Speaker
Description
An essential part of any system’s security architecture is an authentication mechanism – some algorithm or combination of algorithms making sure that only legitimate users can gain access to the system. Continuous authentication (CA) is a new approach to user authentication in distributed systems. Its main principle is that unlike a “traditional” approach, where a user is only authenticated once at the beginning of a session, in CA the user’s identity is re-verified throughout the entire session. This means that even if a user’s device becomes compromised after a successful log-in, unauthorized access to the system can still be prevented. CA is a part of a larger cybersecurity doctrine known as zero-trust architecture, or ZTA.

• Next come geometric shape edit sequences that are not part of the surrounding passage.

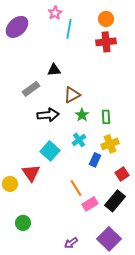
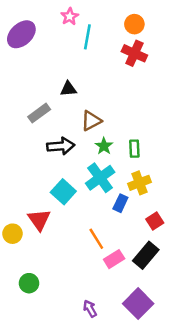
red cross: (106, 42) -> (134, 53), turned 30
cyan cross: (79, 140) -> (100, 178), size x1.6
purple arrow: (71, 243) -> (90, 309), turned 96

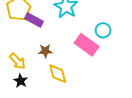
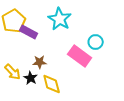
black star: (21, 81) -> (31, 78), moved

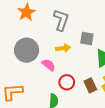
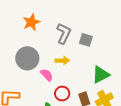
gray square: (87, 38) -> (86, 40), moved

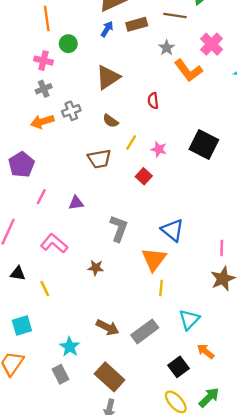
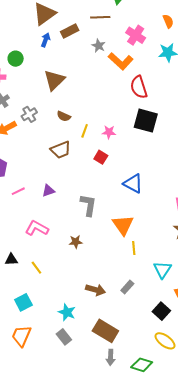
red semicircle: (153, 101) -> (139, 87), moved, size x1.6
pink line: (41, 197) -> (18, 191), turned 48
blue triangle: (173, 230) -> (133, 184), moved
gray rectangle: (145, 331) -> (127, 287), size x0.6

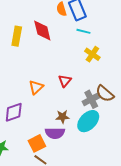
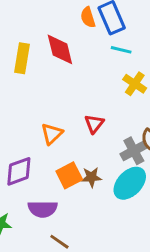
purple semicircle: (55, 133) -> (43, 209), moved
orange square: (37, 143) -> (69, 175), moved

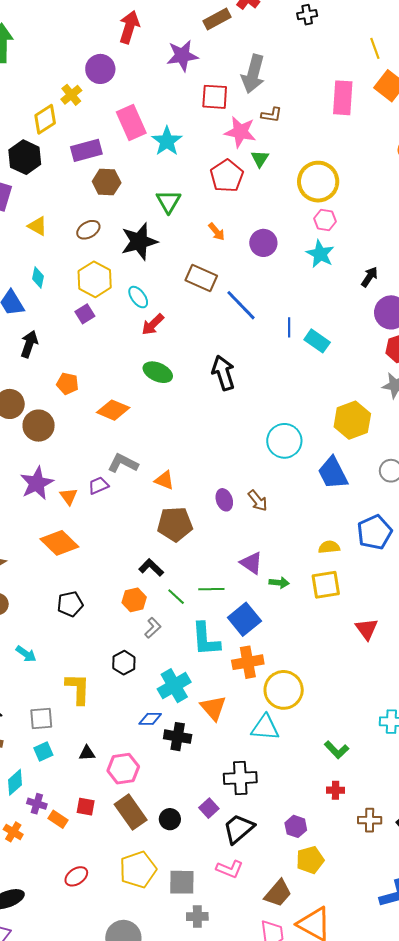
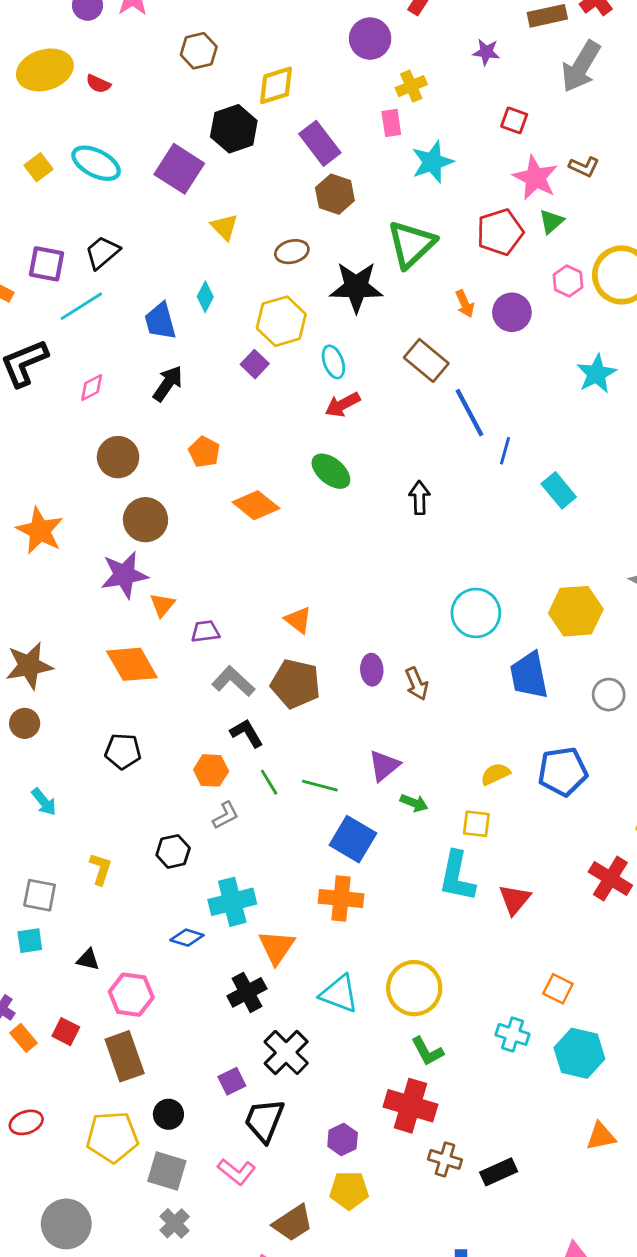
purple star: (182, 56) -> (486, 52), size x0.6
gray arrow: (253, 74) -> (581, 66), moved
yellow cross: (71, 95) -> (411, 86), moved
red square: (215, 97) -> (514, 120), size x0.7
pink rectangle: (131, 123) -> (391, 123), size x0.6
purple rectangle: (86, 150) -> (320, 143), turned 52
green triangle: (168, 201) -> (411, 244), size x1.4
pink hexagon: (325, 220) -> (568, 281), moved
purple circle: (263, 243) -> (512, 312), moved
purple square: (85, 314) -> (255, 364), turned -30
blue line: (289, 327) -> (505, 451), moved
black arrow: (223, 373) -> (419, 498), size x0.7
brown circle: (39, 426) -> (145, 520), moved
gray L-shape: (123, 463) -> (233, 681), moved
purple trapezoid: (98, 485) -> (205, 631), moved
yellow semicircle: (329, 547) -> (495, 774), turned -35
purple triangle: (251, 563) -> (384, 766), turned 30
yellow square: (326, 585) -> (476, 824), size x0.7
blue square: (244, 619) -> (353, 839), turned -36
cyan L-shape: (206, 639) -> (457, 876), moved
yellow L-shape: (78, 689) -> (101, 869), size x0.7
yellow circle: (284, 690) -> (414, 988), moved
black cross: (178, 737) -> (247, 992), moved, turned 36
black cross: (240, 778) -> (286, 1053), turned 32
red cross: (336, 790) -> (410, 1106), size x2.0
black circle: (170, 819) -> (168, 1114), moved
black trapezoid: (239, 829) -> (264, 1120), turned -44
gray cross: (197, 917) -> (175, 1223), turned 30

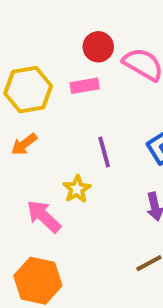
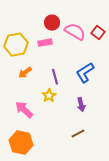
orange arrow: (24, 144) -> (25, 73), moved
yellow star: (77, 189) -> (49, 96), moved

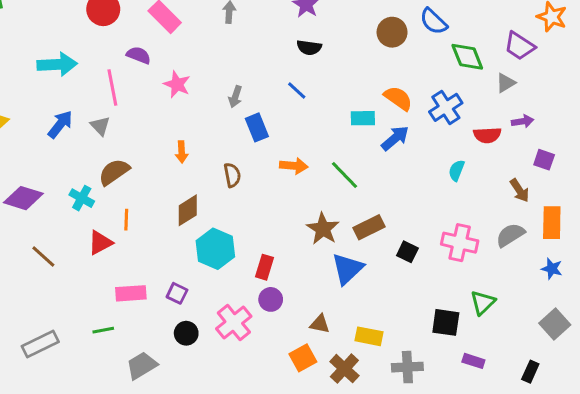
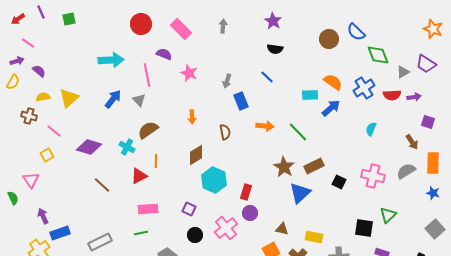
purple trapezoid: (520, 46) -> (426, 64), moved
red semicircle: (487, 135) -> (392, 95), moved
pink rectangle: (131, 293) -> (148, 209), moved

Internet of Things (IoT) systems are growing more common and more sophisticated by the day; consequently, the need to provide security for them, including reliable authentication systems, is also becoming more urgent. On the other hand, IoT devices also present unique challenges in regard to implementation of authentication mechanisms; in particular, they might lack computing power necessary for more complex algorithms, as well as conventional user interfaces such as keyboards or touchscreens.
In this paper, distributed system continuous authentication algorithms that can be used with IoT systems are investigated. They include methods using such technologies as blockchain, machine learning, and biometrics. Based on the results of the analysis, new approaches to the task of implementing CA in an IoT context are suggested.